Politica

Nola – Le opposizioni chiedono le dimissioni di Giunta e Consiglio

Arriva all’indomani dell’audizione della Commissione regionale anticamorra della Campania, a palazzo di città, il manifesto di 12 sigle rappresentative dei partiti di centro sinistra, associazioni e movimenti di impegno civico, con cui si chiedono le dimissioni della Giunta Biancardi e dell’intero Consiglio comunale, i cui grppi di minoranza si rapportano proprio alle sigle firmatarie del documento.

Un manifesto politico, la cui valenza politica avrebbe avuto congruo risalto per tempestività ed opportunita dopo la seduta monotematica dell’altro lunedì, in cui il Consiglio fu impegnato nell’esame della reale situazione economica e finanziaria dell’Ente di Piazza Duomo.

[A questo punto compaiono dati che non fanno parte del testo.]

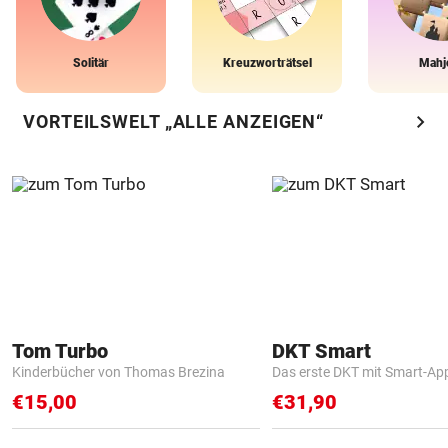
Solitär
Kreuzworträtsel
Mahj
chevron_right
VORTEILSWELT „ALLE ANZEIGEN“
Tom Turbo
DKT Smart
Kinderbücher von Thomas Brezina
Das erste DKT mit Smart-Ap
€15,00
€31,90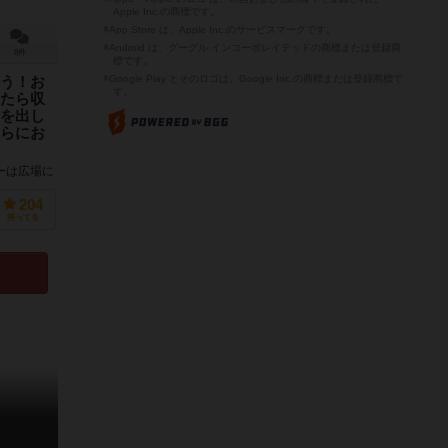
Apple Inc.の商標です。
※App Store は、Apple Inc.のサービスマークです。
※Android は、グーグル インコーポレイテッドの商標または登録商
8件
標です。
※Google Play とそのロゴは、Google Inc.の商標または登録商標で
う！お
す。
たら収
を出し
らにお
ーは広場に
まった多く
らなるお店
204
持ってる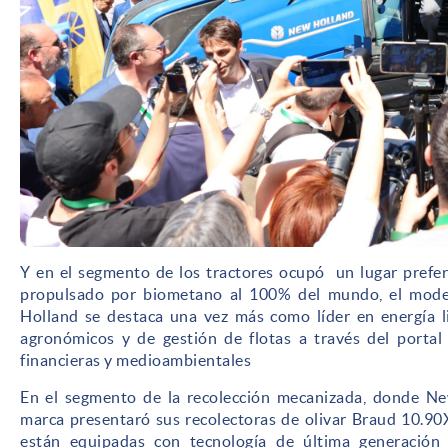
Y en el segmento de los tractores ocupó un lugar prefer
propulsado por biometano al 100% del mundo, el mod
Holland se destaca una vez más como líder en energía li
agronómicos y de gestión de flotas a través del portal
financieras y medioambientales
En el segmento de la recolección mecanizada, donde New 
marca presentaró sus recolectoras de olivar Braud 10.90
están equipadas con tecnología de última generación 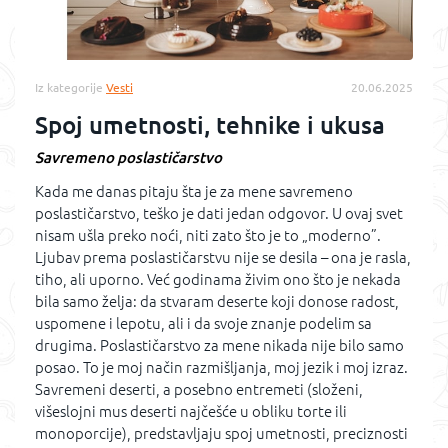
Iz kategorije
Vesti
20.06.2025
Spoj umetnosti, tehnike i ukusa
Savremeno poslastičarstvo
Kada me danas pitaju šta je za mene savremeno
poslastičarstvo, teško je dati jedan odgovor. U ovaj svet
nisam ušla preko noći, niti zato što je to „moderno”.
Ljubav prema poslastičarstvu nije se desila – ona je rasla,
tiho, ali uporno. Već godinama živim ono što je nekada
bila samo želja: da stvaram deserte koji donose radost,
uspomene i lepotu, ali i da svoje znanje podelim sa
drugima. Poslastičarstvo za mene nikada nije bilo samo
posao. To je moj način razmišljanja, moj jezik i moj izraz.
Savremeni deserti, a posebno entremeti (složeni,
višeslojni mus deserti najčešće u obliku torte ili
monoporcije), predstavljaju spoj umetnosti, preciznosti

E senza dire che nell’audizione di ieri, con la Commissione regionale anticamorra dei rappresentanti delle dodici sigle firmatarie del manifesto, si è registrato soltanto l’intervento dell’ex sindaco Franco Ambrosio, presidente della commissione per il controllo e la vigilanza sugli atti amministrativi, a cui si rapportano i consiglieri delle quattro liste civiche sui banchi della minoranza. Delle altre sigle, nessuna testimoninanza. E va evidenziato che per le associazioni non era stato formalizzato l’invito ufficiale a partecipare dell’audizione, anche se il presidente del Consiglio, Francesco Pizzella, aveva comunicato nella seduta monotematica di dieci giorni fa, che l’audizione con la Commissione sarebbe stata pubblica.

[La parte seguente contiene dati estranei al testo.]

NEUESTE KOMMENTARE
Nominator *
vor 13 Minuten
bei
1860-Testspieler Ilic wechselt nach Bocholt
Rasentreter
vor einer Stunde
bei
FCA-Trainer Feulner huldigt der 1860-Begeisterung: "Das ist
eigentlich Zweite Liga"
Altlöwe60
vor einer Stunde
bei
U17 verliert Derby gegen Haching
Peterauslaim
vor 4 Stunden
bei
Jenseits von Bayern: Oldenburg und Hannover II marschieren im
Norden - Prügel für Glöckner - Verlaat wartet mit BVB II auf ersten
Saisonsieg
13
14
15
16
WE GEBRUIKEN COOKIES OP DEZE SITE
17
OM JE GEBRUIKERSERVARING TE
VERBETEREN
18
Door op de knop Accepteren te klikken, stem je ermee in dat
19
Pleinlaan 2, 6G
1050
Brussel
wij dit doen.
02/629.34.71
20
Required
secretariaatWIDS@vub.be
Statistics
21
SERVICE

Nel merito, il manifesto focalizza le criticità gestionali delle finanze comunali, in cui, come si sa, è aperta l’inchiesta della magistratura, ma anche le inadeguatezze operativa della macchina amministrativa. E punta l’obiettivo sul ridotto numero delle professionalità dirigenziali, da sette ridotti a quattro, anche per la politica di razionalizzazione della spesa pubblica. Quattro professionalità dirigienziali, in capo al segretario generale Gaetano Montazzoli, al dottor Felice Maggio, all’ingegner Gaetano Olifa e al dottor Paolino Santaniello. Ed il monopolio delle deleghe è esercitato da Maggio e Montazzoli, mentre Santaniello esercita soltanto la delega dell’anagrafe e finora ha esercitato deleghe di peso, tra cui quelle per la Pubblica Istruzione ed i servizi scolastici. Ma Santaniello, rappresentante dell’UDC, partner del PdL nella maggioranza, sarebbe in predicato per la candidatura a sindaco nella tornata della prossima primavera, con il sostegno di due liste civiche.

Giochi elettorali già aperti e con quali sottili legami per le vicende di questi giorni, resta tutto da verificare.